** Data section follows **

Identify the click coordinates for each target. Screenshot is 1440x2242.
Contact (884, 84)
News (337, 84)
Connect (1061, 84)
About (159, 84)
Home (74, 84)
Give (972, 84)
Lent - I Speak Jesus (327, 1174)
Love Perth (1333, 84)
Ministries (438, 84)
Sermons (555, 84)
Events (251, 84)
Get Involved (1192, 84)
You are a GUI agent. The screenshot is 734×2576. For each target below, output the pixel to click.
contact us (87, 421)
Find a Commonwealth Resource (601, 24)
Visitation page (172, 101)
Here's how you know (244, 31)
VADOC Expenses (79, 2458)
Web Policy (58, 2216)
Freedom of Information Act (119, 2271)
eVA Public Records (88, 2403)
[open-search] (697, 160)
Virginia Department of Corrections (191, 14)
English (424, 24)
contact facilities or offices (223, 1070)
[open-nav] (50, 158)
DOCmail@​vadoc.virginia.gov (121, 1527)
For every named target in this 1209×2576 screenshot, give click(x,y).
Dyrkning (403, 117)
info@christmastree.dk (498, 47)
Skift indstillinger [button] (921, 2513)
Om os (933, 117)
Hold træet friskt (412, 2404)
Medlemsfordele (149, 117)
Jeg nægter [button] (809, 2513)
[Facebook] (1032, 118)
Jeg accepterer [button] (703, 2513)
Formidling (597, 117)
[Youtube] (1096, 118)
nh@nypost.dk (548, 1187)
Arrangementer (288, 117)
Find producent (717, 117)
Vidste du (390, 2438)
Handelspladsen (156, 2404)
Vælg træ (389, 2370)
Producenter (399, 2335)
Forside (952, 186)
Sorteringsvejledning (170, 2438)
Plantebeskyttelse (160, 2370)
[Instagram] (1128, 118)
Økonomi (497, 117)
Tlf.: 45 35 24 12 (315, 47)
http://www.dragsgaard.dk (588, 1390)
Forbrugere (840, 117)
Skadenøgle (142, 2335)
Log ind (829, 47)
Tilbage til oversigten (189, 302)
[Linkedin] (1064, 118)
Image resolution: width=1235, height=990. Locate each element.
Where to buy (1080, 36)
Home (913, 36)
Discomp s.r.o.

** End of Data section **

Exercise directions: Out of the records above, pull the lines that include the word "each".

Exercise output:
Identify the click coordinates for each target. Screenshot is 1440x2242.
You are a GUI agent. The screenshot is 734×2576. For each target below, output the pixel to click.
Image resolution: width=1235, height=990. Locate each element.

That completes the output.